== Segment start ==
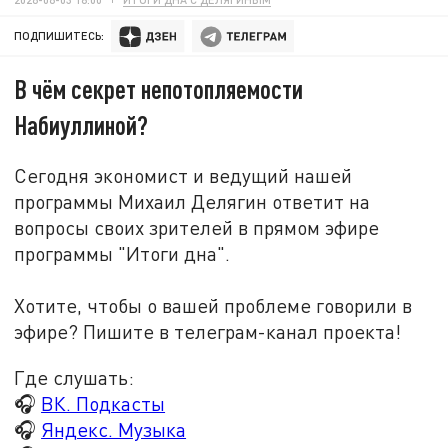
ПОДПИШИТЕСЬ:
В чём секрет непотопляемости
Набиуллиной?
Сегодня экономист и ведущий нашей
программы Михаил Делягин ответит на
вопросы своих зрителей в прямом эфире
программы "Итоги дна".
Хотите, чтобы о вашей проблеме говорили в
эфире? Пишите в телеграм-канал проекта!
Где слушать:
🎧
ВК. Подкасты
🎧
Яндекс. Музыка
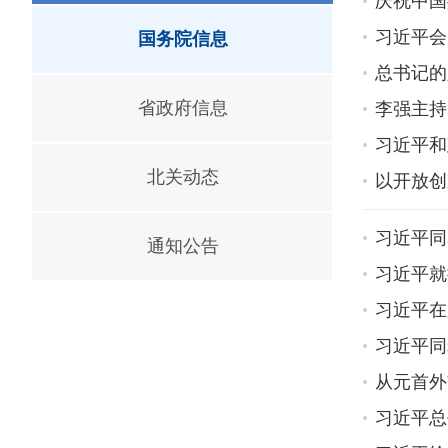
庆祝中国
习近平会
国务院信息
总书记的
省政府信息
李强主持
习近平和
北关动态
以开放创
习近平同
通知公告
习近平就
习近平在
习近平同
从元首外
习近平总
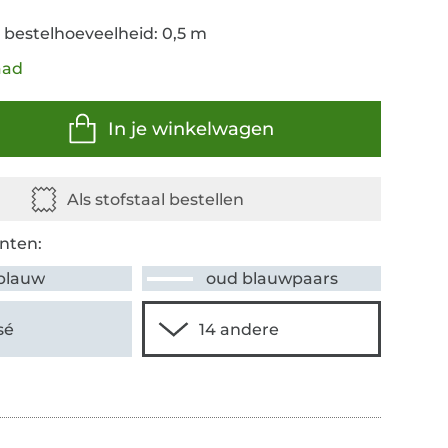
 bestelhoeveelheid: 0,5 m
aad
In je winkelwagen
nten:
blauw
oud blauwpaars
sé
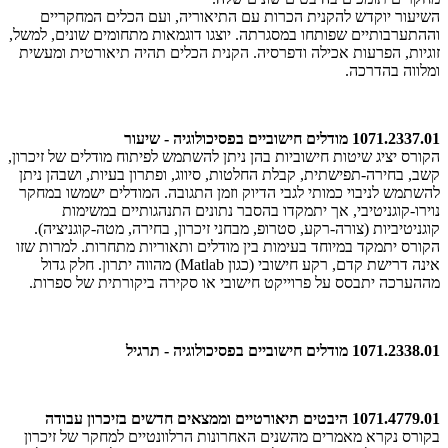
השיעור יוקדש להקנית הכרות עם התיאוריה, ועם הכלים המחקריים
וההתערבותיים שפותחו במסגרתה. יוצגו דוגמאות מתחומים שונים, למשל,
זוגיות, הפרעות אכילה ודפרסיה. הקנית הכלים תהיה תיאורטית ומעשית
ומלווה בהדרכה.
1071.2337.01 מודלים חישוביים בפסיכולוגיה - שיעור
הקורס יציג שיטות חישוביות בהן ניתן להשתמש לפיתוח מודלים של זיכרון,
קשב, בחירה-תפישתית, קבלת החלטות, סיווג, ופתרון בעיות, ושבהן ניתן
להשתמש לניבוי כמותי לגבי הדיוק וזמן התגובה. המודלים ישמשו במחקר
נוירו-קוגניטיבי, אך יתמקדו בהסבר נתונים התנהגותיים במשימות
קוגניטיביות (צורה-רקע, סטרופ, מבחני זיכרון, בחירה, מטה-קוגניציה).
הקורס יתמקד במיוחד בעימות בין מודלים ותאוריות מתחרות. למרות שזו
אינה דרישת קדם, רקע חישובי (כגון Matlab) מהווה יתרון. חלק גדול
מההערכה יתבסס על פרוייקט חישובי או סקירה ביקורתית של ספרות.
1071.2338.01 מודלים חישוביים בפסיכולוגיה - תרגיל
1071.4779.01 היבטים תיאורטיים וממצאים חדשים בזיכרון עבודה
בקורס נקרא מאמרים מהשנים האחרונות הרלוונטיים למחקר של זיכרון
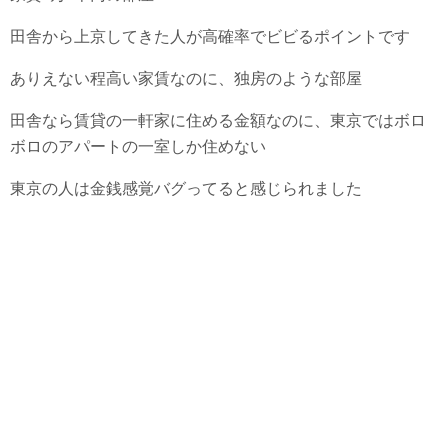
田舎から上京してきた人が高確率でビビるポイントです
ありえない程高い家賃なのに、独房のような部屋
田舎なら賃貸の一軒家に住める金額なのに、東京ではボロ
ボロのアパートの一室しか住めない
東京の人は金銭感覚バグってると感じられました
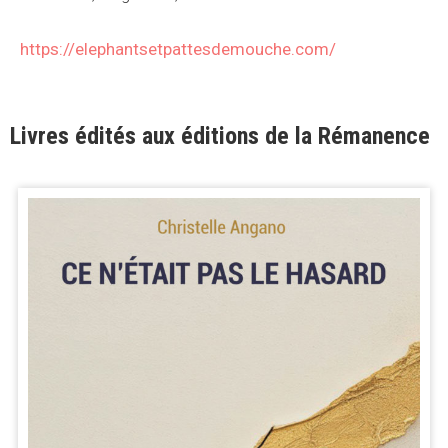
https://elephantsetpattesdemouche.com/
Livres édités aux éditions de la Rémanence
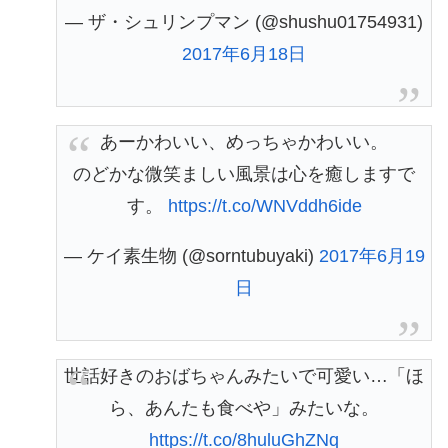
— ザ・シュリンプマン (@shushu01754931)
2017年6月18日
あーかわいい、めっちゃかわいい。
のどかな微笑ましい風景は心を癒しますで
す。
https://t.co/WNVddh6ide
— ケイ素生物 (@sorntubuyaki)
2017年6月19
日
世話好きのおばちゃんみたいで可愛い…「ほ
ら、あんたも食べや」みたいな。
https://t.co/8huluGhZNq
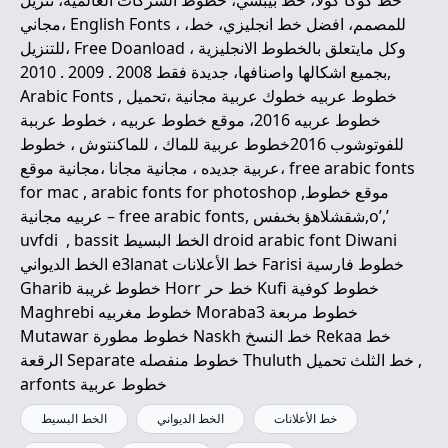
خط كوكا كولا، خط بيبسي، خطوط الشركات العالمية، تنزيل
مجاني، English Fonts ، للمصمم، افضل خط انجليزي، خط،
للتنزيل، Free Doanload ، وكل مايتعلق بالخطوط الانجليزية
بجميع اشكالها واصنافها، جديدة فقط 2008 . 2009 . 2010,
Arabic Fonts , خطوط عربيه خطوك عربية مجانية ،تحميل
خطوط عربيه 2016، موقع خطوط عربيه ، خطوط عرببة
للفوتوشوب 2016خطوط عربية للماك ، للماكنتوش ، خطوط
عربية جديده ، مجانية مجانا ،مجانية موقع، free arabic fonts
for mac , arabic fonts for photoshop ,موقع خطوط
عربيه مجانية – free arabic fonts, شقشلاهؤ بخىفس,o’,’
uvfdi , bassit الخط البسيط droid arabic font Diwani
الخط الديواني e3lanat خط الأعلانات Farisi خطوط فارسية
Gharib خطوط غريبة Horr خط حر Kufi خطوط كوفية
Maghrebi خطوط مغربيه Moraba3 خطوط مربعة
Mutawar خطوط مطورة Naskh خط النسخ Rekaa خط
الرقعة Separate خطوط منفصله Thuluth خط الثلث تحميل ,
arfonts خطوط عربية
خط الأعلانات
الخط الديواني
الخط البسيط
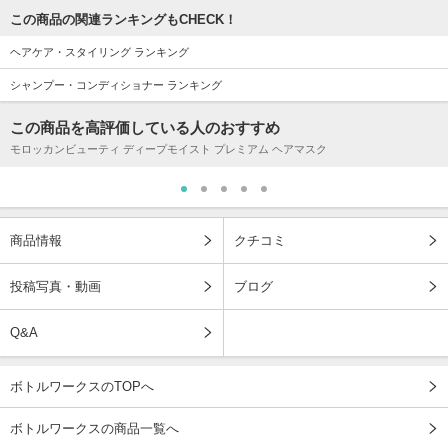
この商品の関連ランキングもCHECK！
ヘアケア・スタイリング ランキング
シャンプー・コンディショナー ランキング
この商品を高評価している人のおすすめ
モロッカンビューティ ディープモイスト プレミアム ヘアマスク
商品情報
クチコミ
投稿写真・動画
ブログ
Q&A
ボトルワークスのTOPへ
ボトルワークスの商品一覧へ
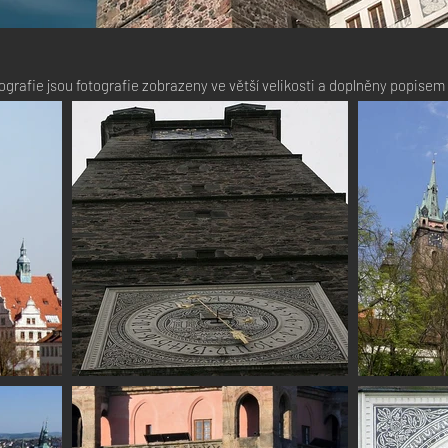
otografie jsou fotografie zobrazeny ve větší velikosti a doplněny popise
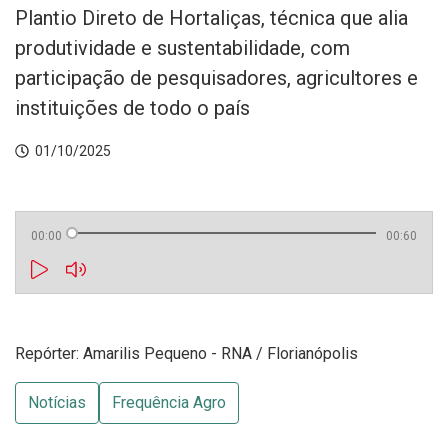
Plantio Direto de Hortaliças, técnica que alia
produtividade e sustentabilidade, com
participação de pesquisadores, agricultores e
instituições de todo o país
01/10/2025
00:00
00:60
Repórter: Amarilis Pequeno - RNA / Florianópolis
Notícias
Frequência Agro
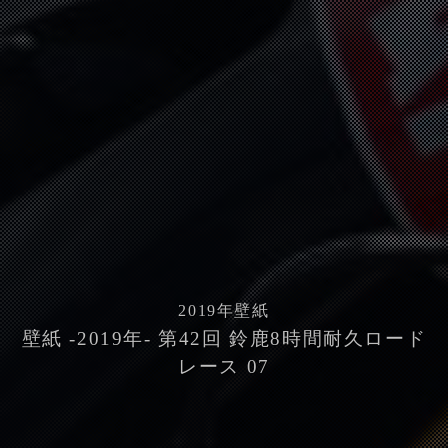
2019
年壁紙
壁紙 -2019年- 第42回 鈴鹿8時間耐久ロード
レース 07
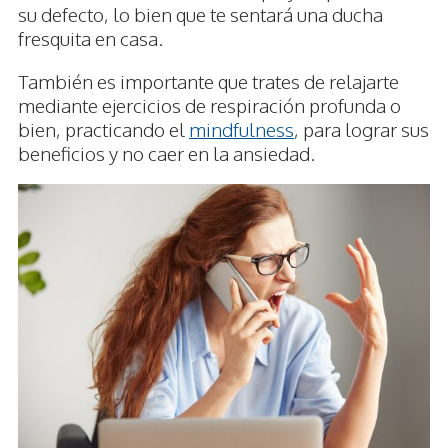
su defecto, lo bien que te sentará una ducha
fresquita en casa.
También es importante que trates de relajarte
mediante ejercicios de respiración profunda o
bien, practicando el
mindfulness
, para lograr sus
beneficios y no caer en la ansiedad.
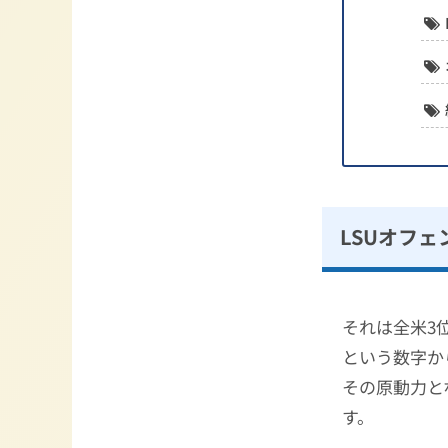
LSUオフェ
それは全米3
という数字か
その原動力と
す。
== Segment end ==
Only the lines from the beginning of the listing up to and including the line with "بجميع اشكالها واصنافها،" should appear in the reply, copied word for word and free of pictures.

◆ SOLUTION FOR THIS PROBLEM:
ПОДПИШИТЕСЬ:
В чём секрет непотопляемости
Набиуллиной?
Сегодня экономист и ведущий нашей
программы Михаил Делягин ответит на
вопросы своих зрителей в прямом эфире
программы "Итоги дна".
Хотите, чтобы о вашей проблеме говорили в
эфире? Пишите в телеграм-канал проекта!
Где слушать:
🎧
ВК. Подкасты
🎧
Яндекс. Музыка
庆祝中国
习近平会
国务院信息
总书记的
省政府信息
李强主持
习近平和
北关动态
以开放创
习近平同
通知公告
习近平就
习近平在
习近平同
从元首外
习近平总
 bestelhoeveelheid: 0,5 m
aad
In je winkelwagen
nten:
blauw
oud blauwpaars
sé
השיעור יוקדש להקנית הכרות עם התיאוריה, ועם הכלים המחקריים
וההתערבותיים שפותחו במסגרתה. יוצגו דוגמאות מתחומים שונים, למשל,
זוגיות, הפרעות אכילה ודפרסיה. הקנית הכלים תהיה תיאורטית ומעשית
ומלווה בהדרכה.
1071.2337.01 מודלים חישוביים בפסיכולוגיה - שיעור
הקורס יציג שיטות חישוביות בהן ניתן להשתמש לפיתוח מודלים של זיכרון,
קשב, בחירה-תפישתית, קבלת החלטות, סיווג, ופתרון בעיות, ושבהן ניתן
להשתמש לניבוי כמותי לגבי הדיוק וזמן התגובה. המודלים ישמשו במחקר
נוירו-קוגניטיבי, אך יתמקדו בהסבר נתונים התנהגותיים במשימות
קוגניטיביות (צורה-רקע, סטרופ, מבחני זיכרון, בחירה, מטה-קוגניציה).
הקורס יתמקד במיוחד בעימות בין מודלים ותאוריות מתחרות. למרות שזו
אינה דרישת קדם, רקע חישובי (כגון Matlab) מהווה יתרון. חלק גדול
מההערכה יתבסס על פרוייקט חישובי או סקירה ביקורתית של ספרות.
1071.2338.01 מודלים חישוביים בפסיכולוגיה - תרגיל
1071.4779.01 היבטים תיאורטיים וממצאים חדשים בזיכרון עבודה
בקורס נקרא מאמרים מהשנים האחרונות הרלוונטיים למחקר של זיכרון
田舎から上京してきた人が高確率でビビるポイントです
ありえない程高い家賃なのに、独房のような部屋
田舎なら賃貸の一軒家に住める金額なのに、東京ではボロ
ボロのアパートの一室しか住めない
東京の人は金銭感覚バグってると感じられました
https://elephantsetpattesdemouche.com/
Livres édités aux éditions de la Rémanence
— ザ・シュリンプマン (@shushu01754931)
2017年6月18日
あーかわいい、めっちゃかわいい。
のどかな微笑ましい風景は心を癒しますで
す。
https://t.co/WNVddh6ide
— ケイ素生物 (@sorntubuyaki)
2017年6月19
日
世話好きのおばちゃんみたいで可愛い…「ほ
ら、あんたも食べや」みたいな。
https://t.co/8huluGhZNq
خط كوكا كولا، خط بيبسي، خطوط الشركات العالمية، تنزيل
مجاني، English Fonts ، للمصمم، افضل خط انجليزي، خط،
للتنزيل، Free Doanload ، وكل مايتعلق بالخطوط الانجليزية
بجميع اشكالها واصنافها، جديدة فقط 2008 . 2009 . 2010,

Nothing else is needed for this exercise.